Yield 99.0% Composition ratio (%) o-Chloronitrobenzene 31.0 m-Chloronitrobenzene 1.0 p-Chloronitrobenzene 68.0 (O / P = 0.46) Examples 18 to 25 Implementation As in Example 14, using the substrates shown in Table 2 and using a dichloromethane solvent (50 ml) and not using it (Examples 21, 23 and 25), the change in O / P ratio depending on the reaction time was measured by gas chromatography. It was analyzed by chromatography. The results are shown in Table 3.

[0026]

[Table 3]

[0027]

In the nitration reaction of halogenated benzene of the method of the present invention, in the method of reacting oxygen or air containing nitrogen oxide and ozone, by changing the solvent species and / or the substrate concentration, Unlike the mixed acid method of (1), the ratio between the isomers of the nitrated product formed can be easily controlled.

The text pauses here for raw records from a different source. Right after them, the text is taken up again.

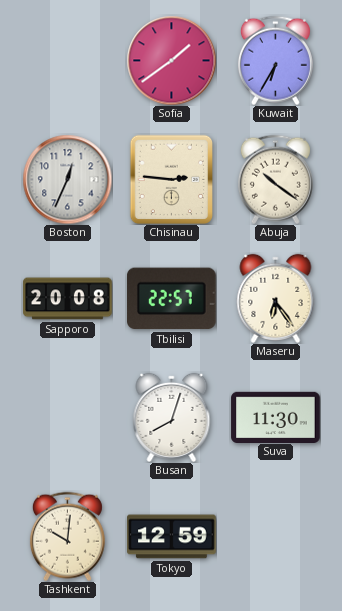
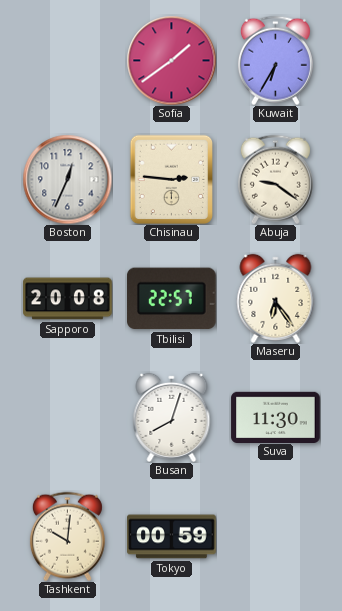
Abuja: 10:21 -> 9:21
Tokyo: 12:59 -> 00:59
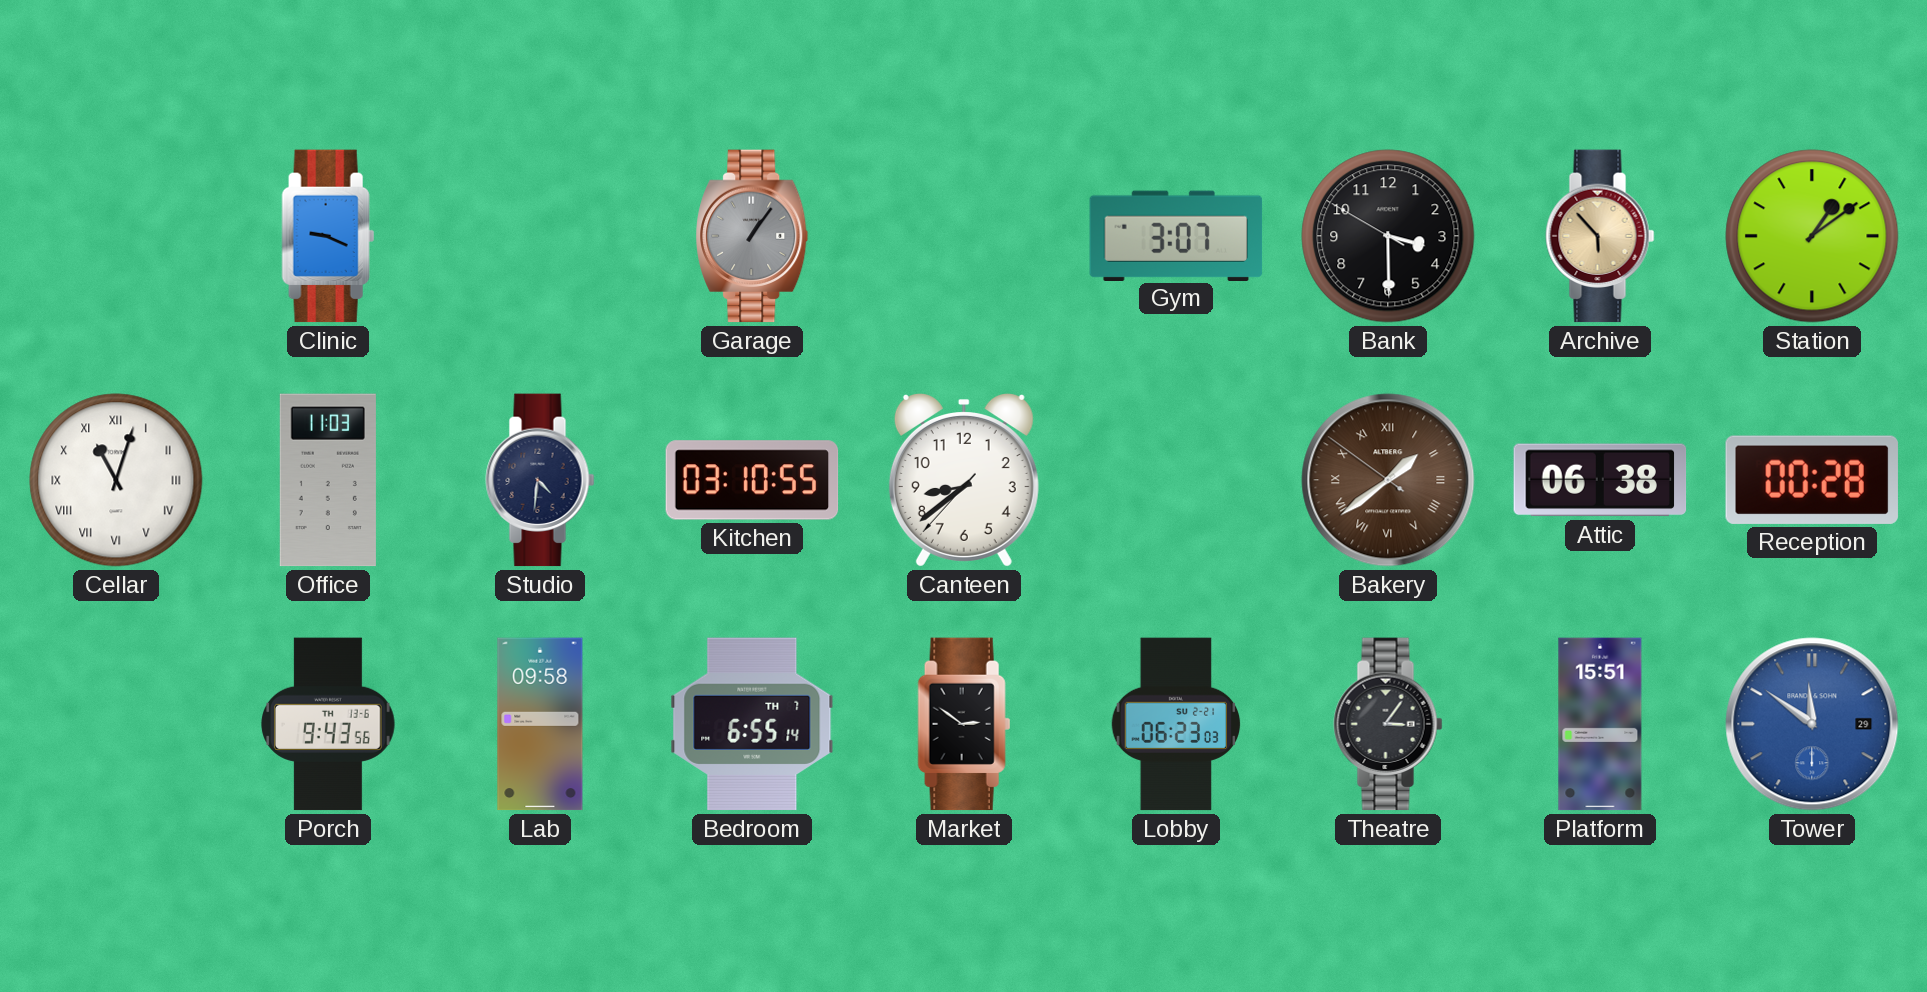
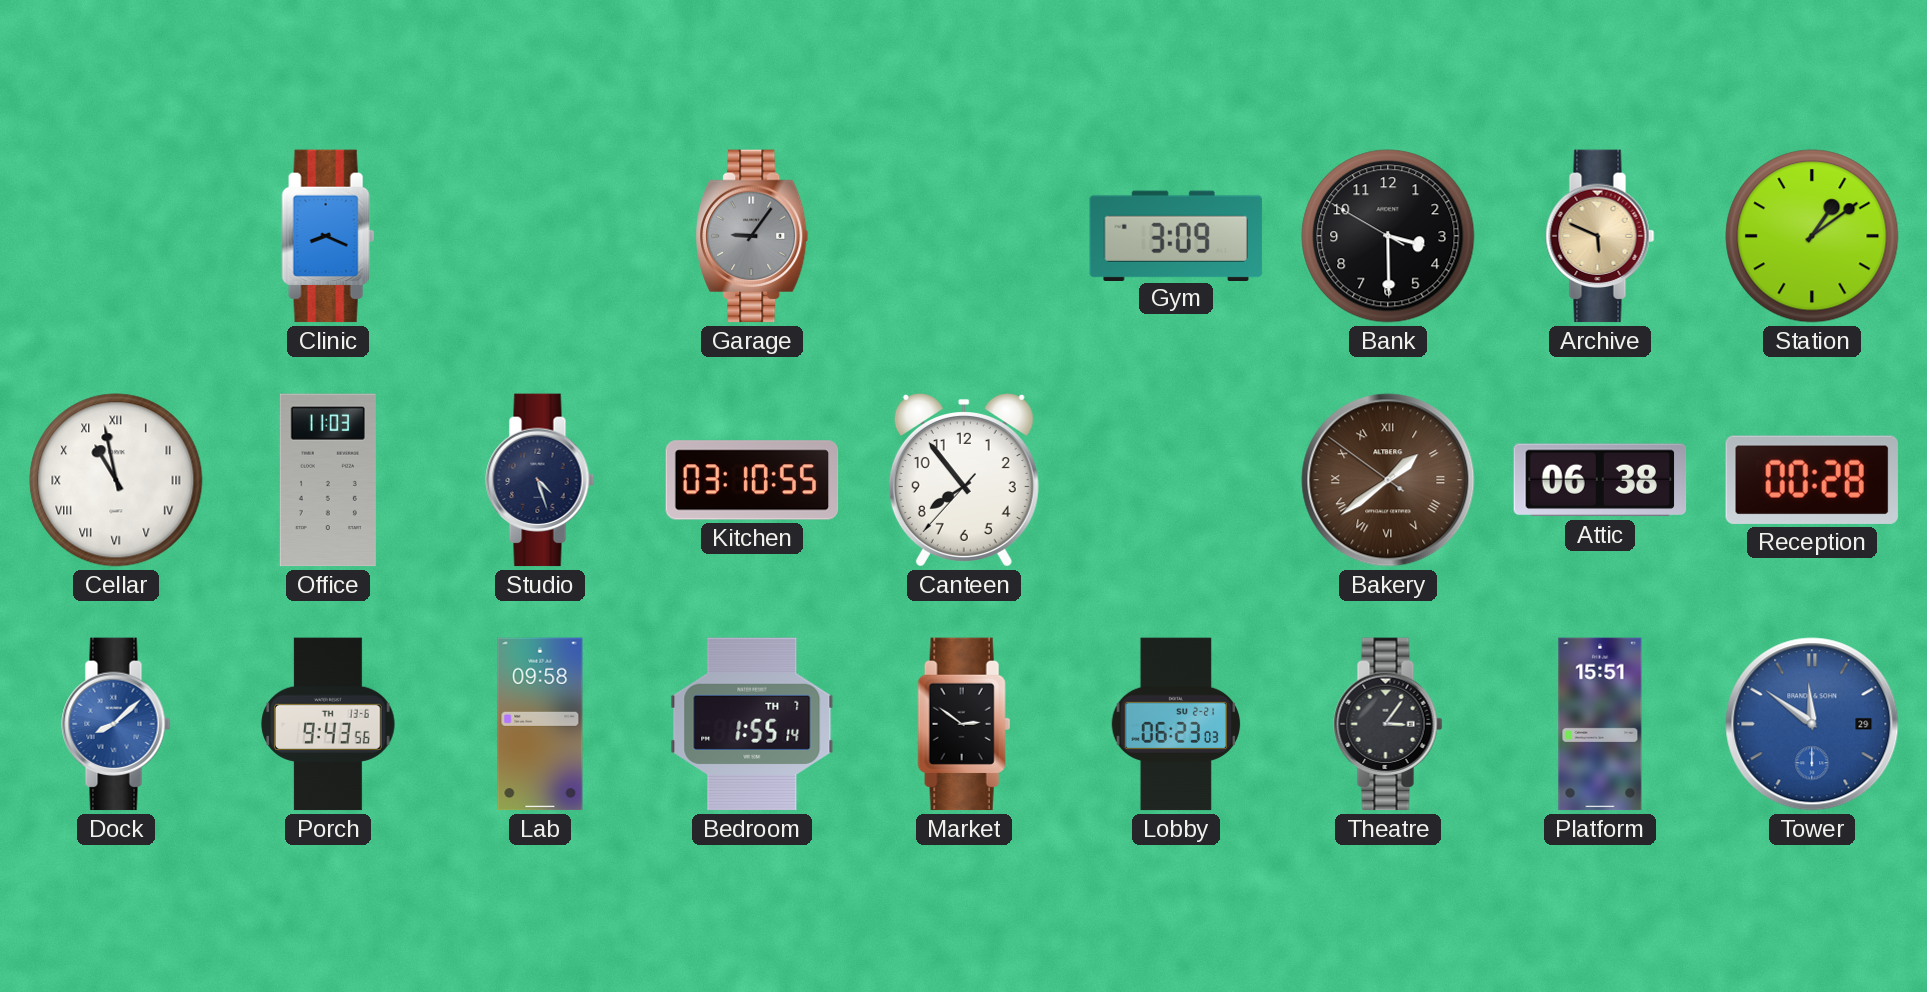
Clinic: 9:19 -> 8:19
Garage: 1:06 -> 9:06
Gym: 3:07 -> 3:09
Archive: 5:53 -> 5:49
Cellar: 11:03 -> 10:58
Studio: 4:31 -> 4:27
Canteen: 8:38 -> 7:53
Dock: none -> 8:08
Bedroom: 6:55 -> 1:55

 ─────────────────────────────────────────────────── ─── Continuation of the front page (72) Inventor Koichi Maeda 1 722, Tsuboi-cho, Funabashi-shi, Chiba Central Research Institute of Nissan Chemical Industries, Ltd. (72) Isao Hashiba 1 722, Tsuboi-cho, Funabashi, Chiba Nissan Chemical Central Research Institute Co., Ltd.

Claims (3)

[Claims] 1. A method for producing halogenated mononitrobenzene by reacting halogenated benzene with oxygen or air containing nitrogen oxides and ozone, which is produced by changing the solvent species and / or solvent amount. A method for producing a halogenated mononitrobenzene, which comprises controlling the isomer ratio of a nitro compound. 2. The solvent species is an aliphatic halogenated hydrocarbon,
The method for producing a halogenated mononitrobenzene according to claim 1, wherein the solvent is at least one solvent selected from an aliphatic nitro compound, an aliphatic cyano compound and an aliphatic compound. 3. The method for producing a halogenated mononitrobenzene according to claim 1, wherein the amount of the solvent is 2000 times or less the weight of the reaction substrate.